The advantage of DBSCAN is that it automatically detects the number of clusters without needing to specify k beforehand.
However, two parameters must be defined, which can be challenging without prior knowledge:
epsilon (ε): neighborhood radius. Larger values result in more points being grouped together.
minPts: minimum number of points required to form a core point. A common heuristic is to use log(n) where n is the number of observations.
DBSCAN is very sensitive to the scale of the data, so it is recommended to normalize or standardize variables before applying the algorithm.
#install.packages("dbscan")
library(dbscan)
# Data Scaling
data_scale <- scale(df_mall[, c("Age", "Income", "Score")])
# Apply DBSCAN
modelo_db <- dbscan(data_scale, eps = 0.52, minPts = 4)

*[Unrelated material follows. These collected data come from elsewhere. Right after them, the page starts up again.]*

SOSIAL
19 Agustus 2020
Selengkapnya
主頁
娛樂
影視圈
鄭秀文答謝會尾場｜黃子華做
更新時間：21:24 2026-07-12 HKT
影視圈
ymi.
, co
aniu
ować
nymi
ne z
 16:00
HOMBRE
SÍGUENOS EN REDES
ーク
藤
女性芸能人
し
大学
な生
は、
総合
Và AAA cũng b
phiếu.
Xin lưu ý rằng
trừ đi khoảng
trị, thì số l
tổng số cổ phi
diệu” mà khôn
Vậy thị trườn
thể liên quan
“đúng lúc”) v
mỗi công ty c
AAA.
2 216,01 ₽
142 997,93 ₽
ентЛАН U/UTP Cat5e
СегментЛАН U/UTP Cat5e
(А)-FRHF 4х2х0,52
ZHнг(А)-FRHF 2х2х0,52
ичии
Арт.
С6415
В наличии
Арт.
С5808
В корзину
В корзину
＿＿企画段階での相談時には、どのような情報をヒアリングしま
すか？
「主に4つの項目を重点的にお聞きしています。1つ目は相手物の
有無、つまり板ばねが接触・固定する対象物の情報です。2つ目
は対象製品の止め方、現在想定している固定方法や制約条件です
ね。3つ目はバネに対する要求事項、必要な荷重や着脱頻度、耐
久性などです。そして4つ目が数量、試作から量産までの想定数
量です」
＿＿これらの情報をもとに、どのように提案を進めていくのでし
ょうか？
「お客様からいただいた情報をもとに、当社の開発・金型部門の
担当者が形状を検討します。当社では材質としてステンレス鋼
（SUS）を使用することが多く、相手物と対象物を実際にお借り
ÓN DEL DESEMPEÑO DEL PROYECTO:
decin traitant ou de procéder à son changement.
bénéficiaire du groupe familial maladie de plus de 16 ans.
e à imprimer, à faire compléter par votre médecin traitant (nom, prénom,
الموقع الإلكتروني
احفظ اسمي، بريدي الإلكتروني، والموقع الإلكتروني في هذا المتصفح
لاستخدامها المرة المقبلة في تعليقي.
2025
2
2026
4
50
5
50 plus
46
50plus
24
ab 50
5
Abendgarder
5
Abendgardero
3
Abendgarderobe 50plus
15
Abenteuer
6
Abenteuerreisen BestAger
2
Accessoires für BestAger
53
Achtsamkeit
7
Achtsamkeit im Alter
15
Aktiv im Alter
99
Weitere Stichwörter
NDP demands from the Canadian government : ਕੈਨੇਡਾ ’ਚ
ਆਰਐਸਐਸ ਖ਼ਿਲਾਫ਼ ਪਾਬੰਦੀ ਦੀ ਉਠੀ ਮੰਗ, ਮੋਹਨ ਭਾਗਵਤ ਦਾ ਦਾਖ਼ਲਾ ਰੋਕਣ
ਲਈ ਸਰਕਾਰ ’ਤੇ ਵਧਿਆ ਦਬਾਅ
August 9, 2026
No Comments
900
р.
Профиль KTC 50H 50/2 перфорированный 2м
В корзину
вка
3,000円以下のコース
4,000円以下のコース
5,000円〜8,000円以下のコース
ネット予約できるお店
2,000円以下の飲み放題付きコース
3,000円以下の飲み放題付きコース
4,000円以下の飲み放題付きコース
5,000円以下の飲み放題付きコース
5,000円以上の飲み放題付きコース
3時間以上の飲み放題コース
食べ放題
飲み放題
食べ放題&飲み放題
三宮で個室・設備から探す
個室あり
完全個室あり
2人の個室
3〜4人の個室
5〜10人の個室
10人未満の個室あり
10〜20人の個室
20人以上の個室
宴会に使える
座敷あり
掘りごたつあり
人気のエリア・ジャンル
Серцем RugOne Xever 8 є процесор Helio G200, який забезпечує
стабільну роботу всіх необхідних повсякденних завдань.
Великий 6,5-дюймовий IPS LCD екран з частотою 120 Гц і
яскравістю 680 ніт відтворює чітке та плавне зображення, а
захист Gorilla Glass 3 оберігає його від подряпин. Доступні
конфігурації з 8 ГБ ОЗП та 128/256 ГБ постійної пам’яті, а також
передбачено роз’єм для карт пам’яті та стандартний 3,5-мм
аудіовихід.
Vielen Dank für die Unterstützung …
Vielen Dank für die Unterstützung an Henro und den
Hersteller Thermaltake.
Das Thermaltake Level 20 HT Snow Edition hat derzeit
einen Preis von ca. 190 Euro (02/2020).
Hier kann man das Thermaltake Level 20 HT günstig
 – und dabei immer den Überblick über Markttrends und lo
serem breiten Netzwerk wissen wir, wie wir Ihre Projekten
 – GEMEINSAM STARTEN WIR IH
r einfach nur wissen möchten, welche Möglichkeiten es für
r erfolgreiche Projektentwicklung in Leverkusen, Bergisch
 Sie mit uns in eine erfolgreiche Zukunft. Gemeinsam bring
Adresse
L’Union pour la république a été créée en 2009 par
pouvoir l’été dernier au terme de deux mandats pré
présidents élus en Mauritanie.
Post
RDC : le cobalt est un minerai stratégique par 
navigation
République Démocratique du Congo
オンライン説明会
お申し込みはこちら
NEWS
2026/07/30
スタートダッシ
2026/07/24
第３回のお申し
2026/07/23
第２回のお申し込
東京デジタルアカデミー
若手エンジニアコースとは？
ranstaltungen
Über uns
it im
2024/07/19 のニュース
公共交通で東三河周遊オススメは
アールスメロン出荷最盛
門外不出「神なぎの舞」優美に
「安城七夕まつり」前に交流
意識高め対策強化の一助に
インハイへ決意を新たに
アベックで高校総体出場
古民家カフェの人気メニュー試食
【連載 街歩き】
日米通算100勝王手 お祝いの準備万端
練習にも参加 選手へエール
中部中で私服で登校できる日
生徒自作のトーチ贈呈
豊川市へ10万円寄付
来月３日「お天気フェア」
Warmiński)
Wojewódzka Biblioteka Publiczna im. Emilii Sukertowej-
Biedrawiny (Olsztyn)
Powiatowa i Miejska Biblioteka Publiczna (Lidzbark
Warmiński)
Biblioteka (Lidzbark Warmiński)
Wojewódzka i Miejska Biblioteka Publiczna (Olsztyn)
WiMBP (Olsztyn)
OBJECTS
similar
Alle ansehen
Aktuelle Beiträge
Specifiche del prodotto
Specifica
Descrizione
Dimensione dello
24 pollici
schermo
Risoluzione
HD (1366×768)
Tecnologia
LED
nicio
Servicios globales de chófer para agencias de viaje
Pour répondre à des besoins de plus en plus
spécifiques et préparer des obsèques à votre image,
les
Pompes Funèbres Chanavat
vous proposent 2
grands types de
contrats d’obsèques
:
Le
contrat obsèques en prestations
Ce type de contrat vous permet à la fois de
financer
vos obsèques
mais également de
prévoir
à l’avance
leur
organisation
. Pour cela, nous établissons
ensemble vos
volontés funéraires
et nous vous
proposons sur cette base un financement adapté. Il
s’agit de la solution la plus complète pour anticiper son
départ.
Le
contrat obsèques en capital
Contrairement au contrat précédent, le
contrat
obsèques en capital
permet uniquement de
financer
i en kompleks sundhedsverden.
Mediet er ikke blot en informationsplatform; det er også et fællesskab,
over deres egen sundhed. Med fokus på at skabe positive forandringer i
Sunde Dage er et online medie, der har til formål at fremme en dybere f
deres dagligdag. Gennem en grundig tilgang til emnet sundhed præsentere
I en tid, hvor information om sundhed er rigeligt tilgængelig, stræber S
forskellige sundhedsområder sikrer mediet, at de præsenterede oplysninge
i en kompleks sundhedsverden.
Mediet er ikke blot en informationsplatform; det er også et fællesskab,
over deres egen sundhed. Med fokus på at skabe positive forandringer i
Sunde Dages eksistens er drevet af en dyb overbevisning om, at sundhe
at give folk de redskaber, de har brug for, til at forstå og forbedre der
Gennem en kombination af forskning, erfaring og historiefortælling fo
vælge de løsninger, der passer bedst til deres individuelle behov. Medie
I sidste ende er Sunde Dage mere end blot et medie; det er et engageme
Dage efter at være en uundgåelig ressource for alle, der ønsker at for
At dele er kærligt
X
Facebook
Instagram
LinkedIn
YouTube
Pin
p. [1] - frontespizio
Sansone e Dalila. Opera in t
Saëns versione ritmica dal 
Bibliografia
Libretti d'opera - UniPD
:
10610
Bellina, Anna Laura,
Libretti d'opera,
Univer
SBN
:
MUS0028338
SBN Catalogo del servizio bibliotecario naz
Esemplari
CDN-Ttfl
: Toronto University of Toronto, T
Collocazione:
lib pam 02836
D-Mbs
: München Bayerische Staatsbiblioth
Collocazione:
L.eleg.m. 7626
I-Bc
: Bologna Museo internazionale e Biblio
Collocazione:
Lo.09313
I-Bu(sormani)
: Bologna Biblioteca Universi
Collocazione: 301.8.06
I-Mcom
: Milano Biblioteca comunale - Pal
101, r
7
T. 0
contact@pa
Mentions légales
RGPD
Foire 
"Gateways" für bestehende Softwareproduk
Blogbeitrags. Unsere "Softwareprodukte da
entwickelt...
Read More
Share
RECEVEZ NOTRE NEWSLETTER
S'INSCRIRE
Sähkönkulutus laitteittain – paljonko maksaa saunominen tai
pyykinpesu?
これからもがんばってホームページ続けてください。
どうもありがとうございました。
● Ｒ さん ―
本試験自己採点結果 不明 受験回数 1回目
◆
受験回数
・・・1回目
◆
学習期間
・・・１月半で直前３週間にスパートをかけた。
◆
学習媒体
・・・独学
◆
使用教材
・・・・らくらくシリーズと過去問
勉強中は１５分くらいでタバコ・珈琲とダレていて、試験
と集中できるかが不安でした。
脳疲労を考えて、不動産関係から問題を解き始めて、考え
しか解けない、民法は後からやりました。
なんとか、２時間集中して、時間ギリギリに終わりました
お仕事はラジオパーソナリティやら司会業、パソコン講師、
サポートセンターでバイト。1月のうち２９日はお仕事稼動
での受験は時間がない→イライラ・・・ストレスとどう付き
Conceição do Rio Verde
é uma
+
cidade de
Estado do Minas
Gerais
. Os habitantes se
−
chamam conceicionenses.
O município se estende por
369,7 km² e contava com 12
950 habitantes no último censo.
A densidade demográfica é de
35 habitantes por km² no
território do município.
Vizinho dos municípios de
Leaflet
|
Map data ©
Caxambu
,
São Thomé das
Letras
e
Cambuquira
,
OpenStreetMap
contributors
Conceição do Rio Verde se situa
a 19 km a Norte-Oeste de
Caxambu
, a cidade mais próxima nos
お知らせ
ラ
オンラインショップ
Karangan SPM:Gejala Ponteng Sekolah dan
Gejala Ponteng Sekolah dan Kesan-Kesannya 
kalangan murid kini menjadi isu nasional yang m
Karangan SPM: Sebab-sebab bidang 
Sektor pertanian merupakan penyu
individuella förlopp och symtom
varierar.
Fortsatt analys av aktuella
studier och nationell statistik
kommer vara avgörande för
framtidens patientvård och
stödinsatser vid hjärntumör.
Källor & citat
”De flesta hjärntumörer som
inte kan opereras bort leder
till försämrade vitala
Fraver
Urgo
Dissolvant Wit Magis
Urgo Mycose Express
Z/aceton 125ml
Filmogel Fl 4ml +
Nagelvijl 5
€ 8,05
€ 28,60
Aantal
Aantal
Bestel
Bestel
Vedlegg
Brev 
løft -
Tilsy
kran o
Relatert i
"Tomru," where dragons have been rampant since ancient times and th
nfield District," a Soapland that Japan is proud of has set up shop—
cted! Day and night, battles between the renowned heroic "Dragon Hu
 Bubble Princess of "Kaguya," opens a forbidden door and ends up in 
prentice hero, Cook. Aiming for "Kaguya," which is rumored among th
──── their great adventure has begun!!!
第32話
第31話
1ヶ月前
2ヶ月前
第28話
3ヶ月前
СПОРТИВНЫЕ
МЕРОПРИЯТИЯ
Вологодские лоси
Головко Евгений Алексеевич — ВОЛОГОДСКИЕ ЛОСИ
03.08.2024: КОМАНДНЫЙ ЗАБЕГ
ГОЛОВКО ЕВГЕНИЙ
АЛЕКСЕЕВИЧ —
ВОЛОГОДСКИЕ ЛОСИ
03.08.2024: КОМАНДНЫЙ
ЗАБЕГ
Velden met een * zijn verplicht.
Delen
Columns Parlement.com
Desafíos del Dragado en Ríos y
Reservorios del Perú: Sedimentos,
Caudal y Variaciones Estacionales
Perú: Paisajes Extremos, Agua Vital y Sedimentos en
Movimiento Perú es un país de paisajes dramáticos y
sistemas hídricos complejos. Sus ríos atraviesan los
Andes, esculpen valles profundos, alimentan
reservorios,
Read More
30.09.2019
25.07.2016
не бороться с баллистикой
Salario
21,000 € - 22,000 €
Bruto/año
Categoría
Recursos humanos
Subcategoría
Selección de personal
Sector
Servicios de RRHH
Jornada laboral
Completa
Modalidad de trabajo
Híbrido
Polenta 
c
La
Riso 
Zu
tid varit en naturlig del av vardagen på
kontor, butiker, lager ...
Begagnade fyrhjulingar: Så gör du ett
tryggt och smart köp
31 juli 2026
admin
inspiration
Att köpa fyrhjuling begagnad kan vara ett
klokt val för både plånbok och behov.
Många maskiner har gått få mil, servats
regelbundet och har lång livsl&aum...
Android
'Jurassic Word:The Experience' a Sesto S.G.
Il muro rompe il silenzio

modelo_db$cluster # Cluster Labels for Each Point
## [1] 0 1 0 1 2 1 0 1 0 1 0 0 3 1 0 1 2 1 0 0 2 1 3 1 3 1 1 1 2 1 3 1 3 1 3 1 3
## [38] 1 2 1 0 1 1 1 1 1 1 1 1 1 1 1 1 1 1 1 1 1 1 1 1 1 1 1 1 1 1 1 1 1 1 1 1 1
## [75] 1 1 1 1 1 1 1 1 1 1 1 1 1 1 1 1 1 1 1 1 1 1 1 1 1 1 1 1 1 1 1 1 1 1 1 1 1
## [112] 1 1 1 1 1 1 1 1 1 1 1 0 4 1 4 1 4 0 4 5 4 1 4 6 4 5 4 6 4 0 4 1 4 6 4 1 4
## [149] 5 4 5 4 5 4 5 4 5 4 5 4 0 4 6 4 1 4 5 4 5 4 5 4 5 4 0 4 0 4 0 4 5 4 0 4 5
## [186] 4 0 4 0 4 5 0 0 4 0 0 0 0 0 0
Var1 | Freq |
---|---|
0 | 28 |
1 | 106 |
2 | 5 |
3 | 7 |
4 | 35 |
5 | 15 |
6 | 4 |
This method marks points with a cluster label of 0 as noise, which may correspond to outliers.
Using eps = 0.52 and minPts = 4, 6 clusters were identified.
This is a simple scatter plot where:
Each point represents a customer (or observation).
Colors indicate the cluster assigned by DBSCAN.
Black points (cluster 0) represent noise points, i.e., points not assigned to any cluster.
The number of clusters is determined automatically by DBSCAN.
library(factoextra)
fviz_cluster(list(data = data_scale, cluster = modelo_db$cluster),
geom = "point",
palette = "jco",
main = "DBSCAN Clustering")
Display the points as in the previous scatter plot, but include:
Density ellipses around each cluster to visualize their spread and shape.
Cluster legend to identify each cluster by color.
Optionally, cluster centroids can be displayed for reference, although DBSCAN does not explicitly define cluster centers like K-Means.